Andrea Coscelli, CMA Chief Executive, said:

“It is unacceptable for housing developers to mislead or take advantage of homebuyers. That’s why we’ve launched today’s enforcement action.

“Everyone involved in selling leasehold homes should take note: if our investigation demonstrates that there has been mis-selling or unfair contract terms, these will not be tolerated.”

Alongside its enforcement action, the CMA is also sending letters to a number of other developers, encouraging them to review their practices to make sure they are treating consumers fairly and complying with the law.

For people who own, or are looking to buy, a leasehold property, the CMA has produced written and video guidance, which offers advice on a number of issues, including what people can do when faced with fees and charges they consider unjustified.

The CMA will continue to work with the Government on its reform plans for the leasehold market, including supporting the move to ban the sale of new leasehold houses and reduce ground rents for new leases to zero.

Today’s Conveyancer requested further information about scope of the investigation and the potential inclusion of conveyancers and their role.

A statement has been received from CMA saying:

“In terms of solicitors/conveyancers, we’ve been talking to the solicitors’ regulation authority about the role they play in the leasehold sector. But the most effective way for us to help consumers is to focus has been on developers’ sales practices and lease terms.”

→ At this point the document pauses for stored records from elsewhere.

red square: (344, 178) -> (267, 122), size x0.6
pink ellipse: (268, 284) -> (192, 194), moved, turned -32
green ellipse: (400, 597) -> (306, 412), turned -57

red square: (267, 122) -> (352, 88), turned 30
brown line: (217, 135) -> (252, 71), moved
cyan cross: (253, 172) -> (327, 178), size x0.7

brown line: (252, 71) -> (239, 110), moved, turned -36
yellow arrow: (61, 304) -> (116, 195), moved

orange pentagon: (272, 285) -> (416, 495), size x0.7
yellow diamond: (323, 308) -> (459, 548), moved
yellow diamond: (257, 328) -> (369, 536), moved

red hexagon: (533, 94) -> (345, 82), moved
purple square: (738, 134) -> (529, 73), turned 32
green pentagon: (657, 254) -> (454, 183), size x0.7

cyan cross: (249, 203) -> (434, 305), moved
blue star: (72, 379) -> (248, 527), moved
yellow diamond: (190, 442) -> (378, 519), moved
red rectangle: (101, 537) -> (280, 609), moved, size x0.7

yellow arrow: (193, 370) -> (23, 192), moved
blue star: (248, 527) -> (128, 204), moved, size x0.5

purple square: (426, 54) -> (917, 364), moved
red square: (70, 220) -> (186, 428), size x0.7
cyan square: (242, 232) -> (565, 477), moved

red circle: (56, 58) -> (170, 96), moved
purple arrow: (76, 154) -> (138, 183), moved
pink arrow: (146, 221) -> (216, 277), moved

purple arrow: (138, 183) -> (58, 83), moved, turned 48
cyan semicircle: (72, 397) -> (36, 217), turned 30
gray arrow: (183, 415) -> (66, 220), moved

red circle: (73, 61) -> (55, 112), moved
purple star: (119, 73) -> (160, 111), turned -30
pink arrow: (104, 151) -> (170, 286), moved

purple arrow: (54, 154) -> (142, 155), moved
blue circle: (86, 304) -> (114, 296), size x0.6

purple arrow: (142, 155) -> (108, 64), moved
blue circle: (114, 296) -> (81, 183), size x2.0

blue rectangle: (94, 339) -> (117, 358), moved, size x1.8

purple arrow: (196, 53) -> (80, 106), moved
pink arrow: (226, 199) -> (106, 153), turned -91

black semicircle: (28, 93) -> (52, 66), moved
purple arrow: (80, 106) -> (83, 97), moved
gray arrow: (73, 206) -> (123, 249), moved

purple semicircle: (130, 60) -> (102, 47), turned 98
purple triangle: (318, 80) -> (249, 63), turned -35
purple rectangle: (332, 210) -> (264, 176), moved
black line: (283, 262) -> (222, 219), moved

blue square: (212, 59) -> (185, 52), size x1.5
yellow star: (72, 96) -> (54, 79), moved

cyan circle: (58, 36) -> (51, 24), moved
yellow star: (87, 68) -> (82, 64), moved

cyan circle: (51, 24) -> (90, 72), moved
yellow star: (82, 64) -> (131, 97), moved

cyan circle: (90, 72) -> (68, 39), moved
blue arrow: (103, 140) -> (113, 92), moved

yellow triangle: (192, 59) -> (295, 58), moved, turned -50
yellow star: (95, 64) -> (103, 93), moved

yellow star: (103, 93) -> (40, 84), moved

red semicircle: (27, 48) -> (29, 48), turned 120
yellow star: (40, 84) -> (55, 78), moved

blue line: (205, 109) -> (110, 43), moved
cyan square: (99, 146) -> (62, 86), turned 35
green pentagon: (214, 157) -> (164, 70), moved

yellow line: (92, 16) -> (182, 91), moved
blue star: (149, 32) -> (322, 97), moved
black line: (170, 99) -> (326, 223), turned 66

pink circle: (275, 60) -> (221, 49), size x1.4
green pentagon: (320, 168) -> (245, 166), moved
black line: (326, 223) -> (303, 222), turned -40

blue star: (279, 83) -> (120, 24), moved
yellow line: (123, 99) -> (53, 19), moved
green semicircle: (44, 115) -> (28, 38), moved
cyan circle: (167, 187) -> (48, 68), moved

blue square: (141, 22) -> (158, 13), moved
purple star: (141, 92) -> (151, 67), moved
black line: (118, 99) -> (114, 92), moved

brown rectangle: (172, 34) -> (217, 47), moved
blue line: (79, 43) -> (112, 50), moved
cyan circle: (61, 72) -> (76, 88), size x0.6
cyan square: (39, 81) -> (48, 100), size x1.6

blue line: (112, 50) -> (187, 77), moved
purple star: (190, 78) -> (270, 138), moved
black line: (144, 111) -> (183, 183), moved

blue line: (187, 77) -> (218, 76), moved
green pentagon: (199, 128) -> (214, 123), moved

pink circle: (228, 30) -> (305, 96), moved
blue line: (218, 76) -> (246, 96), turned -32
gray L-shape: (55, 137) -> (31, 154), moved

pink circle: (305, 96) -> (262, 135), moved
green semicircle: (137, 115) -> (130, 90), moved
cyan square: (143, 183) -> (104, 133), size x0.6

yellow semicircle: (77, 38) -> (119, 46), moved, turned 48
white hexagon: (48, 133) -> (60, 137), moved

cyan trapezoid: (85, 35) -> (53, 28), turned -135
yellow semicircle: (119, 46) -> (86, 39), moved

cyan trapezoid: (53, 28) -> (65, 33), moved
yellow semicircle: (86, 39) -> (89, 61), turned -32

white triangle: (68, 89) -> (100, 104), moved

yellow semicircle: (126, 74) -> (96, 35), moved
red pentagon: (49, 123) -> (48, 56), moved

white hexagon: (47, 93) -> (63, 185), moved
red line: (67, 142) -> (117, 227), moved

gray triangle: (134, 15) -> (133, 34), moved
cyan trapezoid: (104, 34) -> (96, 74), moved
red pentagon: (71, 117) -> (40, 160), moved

Mark Hayward, Chief Executive, NAEA Propertymark comments on the CMA launching enforcement action against house builders who have broken consumer protection law on leasehold homes. He said:

“It’s promising to see the CMA is taking enforcement action against four house builders on the grounds of mis-selling and unfair contract terms in relation to leasehold homes.

“The NAEA Propertymark Leasehold: A Life Sentence? report revealed three in five (62 per cent) leasehold property owners felt they were mis-sold and a further 93 per cent wouldn’t buy another leasehold property. This means that for too long house builders and developers have not been transparent enough about what it means to buy a leasehold property, leaving many in financial difficulty as they have become trapped in confusing contracts with their freeholder.”

The Leasehold Group has welcomed the CMA’s announcement that they will investigate the UK’s largest housebuilders about the way they are selling leaseholds. Anna Bailey, Leasehold Group CEO, said:

“We have been fighting for the rights of leaseholders for 18 years and finally we are starting to see positive action following the largely ineffective pledge made by builders.

“There has never been any justification for selling new houses as leasehold, it has simply been a way for housebuilders to enhance their profits at the expense of buyers. We have always said that the only way to address the practice was by positive action, so we are delighted that the CMA is finally showing its teeth and hope that this change in stance will herald the beginning of the end of the new build leasehold scandal.”